Approaching recovery from myalgic encephalomyelitis and chronic fatigue syndrome: Challenges to consider in research and practice.
Devendorf, Andrew R, Jackson, Carly T, Sunnquist, Madison et al. · Journal of health psychology · 2019 · DOI
Quick Summary
This study interviewed 13 doctors who treat ME/CFS to understand the challenges they face when trying to measure whether patients are getting better. The researchers found four main areas that make recovery difficult to assess: differences in how the illness affects people at different ages, the fact that ME/CFS shows up differently in different patients, trouble keeping track of patients over time, and practical difficulties in measuring improvement.
Why It Matters
This study addresses a fundamental gap in ME/CFS research: how to properly define and measure recovery. By identifying real-world challenges that physicians encounter, it provides practical guidance for researchers designing treatment trials and recovery criteria that will be clinically meaningful and scientifically valid for this complex, heterogeneous condition.
Observed Findings
Physicians identified that ME/CFS presentation and recovery potential vary significantly by patient age and lifespan stage.
The disease's heterogeneity—including variable case definitions and different etiological theories—complicates standardized recovery assessment.
Patient follow-up and selection bias represent substantial practical barriers in tracking recovery over time.
Assessment logistics (what measures to use, how to administer them) lack standardization across clinical practice.
Inferred Conclusions
Recovery research in ME/CFS requires methodological approaches that account for population heterogeneity rather than assuming uniform disease presentation.
Clinicians and researchers should establish clear, operationalized recovery criteria before conducting treatment outcome studies.
Future recovery assessments must incorporate strategies to minimize selection bias and maintain longitudinal patient follow-up.

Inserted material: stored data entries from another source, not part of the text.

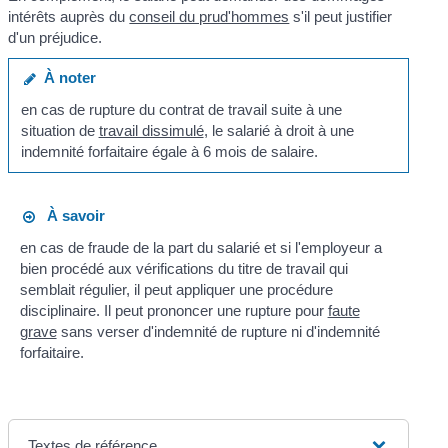
intérêts auprès du
conseil du prud'hommes
s'il peut justifier
d'un préjudice.
À noter
en cas de rupture du contrat de travail suite à une
situation de
travail dissimulé
, le salarié à droit à une
indemnité forfaitaire égale à 6 mois de salaire.
À savoir
en cas de fraude de la part du salarié et si l'employeur a
bien procédé aux vérifications du titre de travail qui
semblait régulier, il peut appliquer une procédure
disciplinaire. Il peut prononcer une rupture pour
faute
grave
sans verser d'indemnité de rupture ni d'indemnité
forfaitaire.
Textes de référence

Development of standardized, feasible assessment tools is essential for meaningful comparison across studies and clinical settings.
Remaining Questions
What do ME/CFS patients themselves identify as meaningful markers of recovery, and how do these align with or differ from physician perspectives?
What This Study Does Not Prove
This study does not test any treatments or establish what actually causes recovery in ME/CFS patients. It is a methodological exploration based on physician interviews only, so it does not represent patient experiences or validate any specific recovery definitions. The findings are recommendations for future research design rather than established scientific facts about recovery mechanisms.
How should recovery criteria be modified for different age groups, disease severity levels, or ME/CFS subtypes?
Which specific assessment tools and measurement strategies best balance clinical feasibility with scientific rigor in recovery studies?
How can researchers design studies that minimize selection bias while maintaining adequate follow-up in a population with reduced capacity for participation?